Kitabın sonunda uzunca bir teşekkür listeniz var. Ve bu listede eski cinayet büro şefi Mesut Demirbilek ve ismi sizde saklı bir MİT yetkilisi dikkat çekiyor. Ne tür bir yardım aldınız?
- Eski emniyet dedektifi Mesut Demirbilek ile cinayet işleme yöntemlerinde kadın ve erkekler arasındaki farkları konuştuk. Kadınların çoğunlukla zehir, bıçak ve silah gibi yöntemleri tercih ettiğini öğrendim mesela. Kadınların daha soğukkanlı ve planlı cinayet işlediklerini ya da işlettiklerini de anlattı. Çözdüğü kimi cinayetlerden de örnekler verdi. MİT yetkilisiyleyse teşkilatın üzerinde çalıştığı ana konuları, radikal dinci örgütlerin yapılanmaları, muhbirler, ajanlar ve personelin işe alınma ve çalışma yöntemlerini konuştuk. Güvenlik açısından sakıncalı olabilecek konulardaki sorularım yanıtsız kaldı elbette. Yoksa onların haberini okuyor olurdunuz.
Selin Uygar’ın iki kitabı oldu, maceraları devam edecek mi?
- Evet. Selin’in üçüncü macerasında büyük değişiklikler planlıyorum. Karakterde önemli bir dönüşüme tanık olabiliriz.
KİMDİR?
Elçin Poyrazlar, ODTÜ İşletme Bölümü’nden mezun oldu.

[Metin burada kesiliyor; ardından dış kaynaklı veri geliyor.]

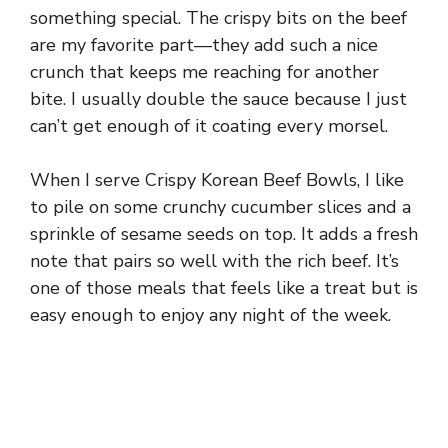
something special. The crispy bits on the beef
are my favorite part—they add such a nice
crunch that keeps me reaching for another
bite. I usually double the sauce because I just
can’t get enough of it coating every morsel.
When I serve Crispy Korean Beef Bowls, I like
to pile on some crunchy cucumber slices and a
sprinkle of sesame seeds on top. It adds a fresh
note that pairs so well with the rich beef. It’s
one of those meals that feels like a treat but is
easy enough to enjoy any night of the week.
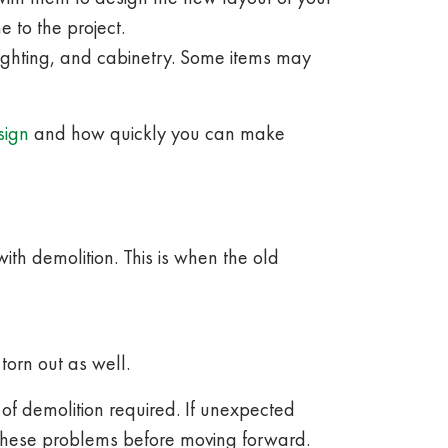
 to the project.
 lighting, and cabinetry. Some items may
sign
and how quickly you can make
ith demolition. This is when the old
 torn out as well.
 of demolition required. If unexpected
 these problems before moving forward.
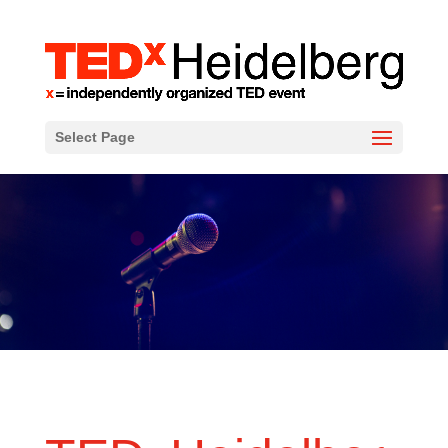
Select Page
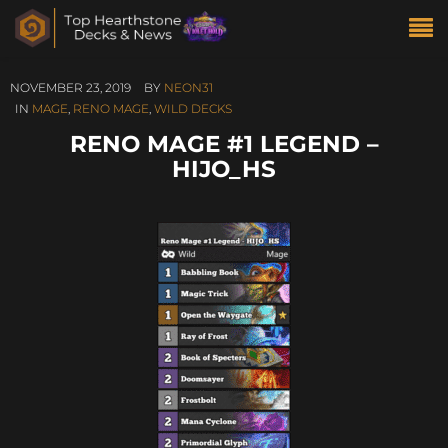
NOVEMBER 23, 2019
BY
NEON31
IN
MAGE
,
RENO MAGE
,
WILD DECKS
RENO MAGE #1 LEGEND –
HIJO_HS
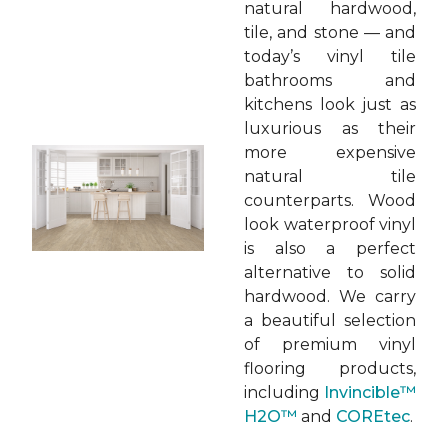
natural hardwood,
tile, and stone — and
today’s vinyl tile
bathrooms and
kitchens look just as
luxurious as their
more expensive
natural tile
counterparts. Wood
look waterproof vinyl
is also a perfect
alternative to solid
hardwood. We carry
a beautiful selection
of premium vinyl
flooring products,
including
Invincible™
H2O™
and
COREtec
.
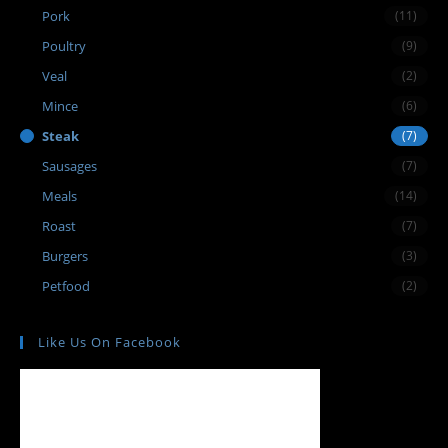
Pork
(11)
Poultry
(9)
Veal
(2)
Mince
(6)
Steak
(7)
Sausages
(7)
Meals
(14)
Roast
(7)
Burgers
(3)
Petfood
(2)
Like Us On Facebook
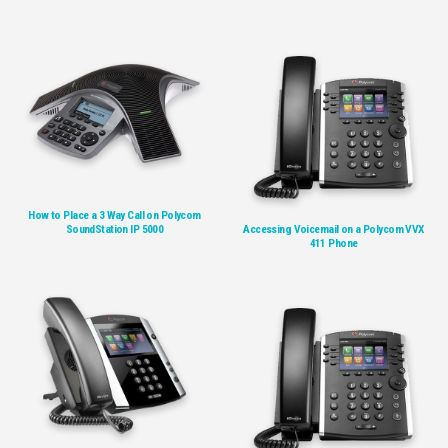
How to Place a 3 Way Call on Polycom
SoundStation IP 5000
Accessing Voicemail on a Polycom VVX
411 Phone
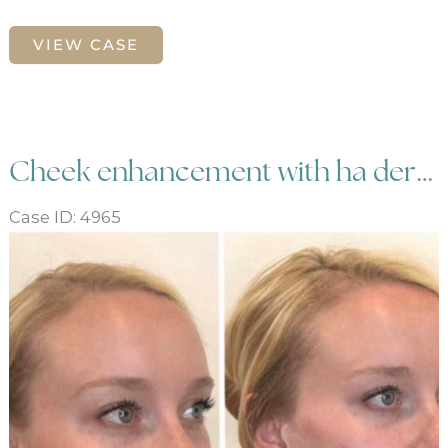
Male
VIEW CASE
Sculptra
and
Botox
Cheek enhancement with ha dermal filler
Case ID: 4965
Before
and
After
Images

Belçika’da AB ve uluslararası ilişkiler üzerine yüksek lisans yaptı. Brüksel’de ekonomi-politika doktorasını yaparken gazeteciliğe başladı. Cumhuriyet, TimeOut, Huffington Post, Vocativ ve BBC Türkçe gibi yayın kuruluşları için çalıştı. İlk polisiye romanı ‘Gazetecinin Ölümü’ 2014 yılında çıktı. Londra’da yaşıyor.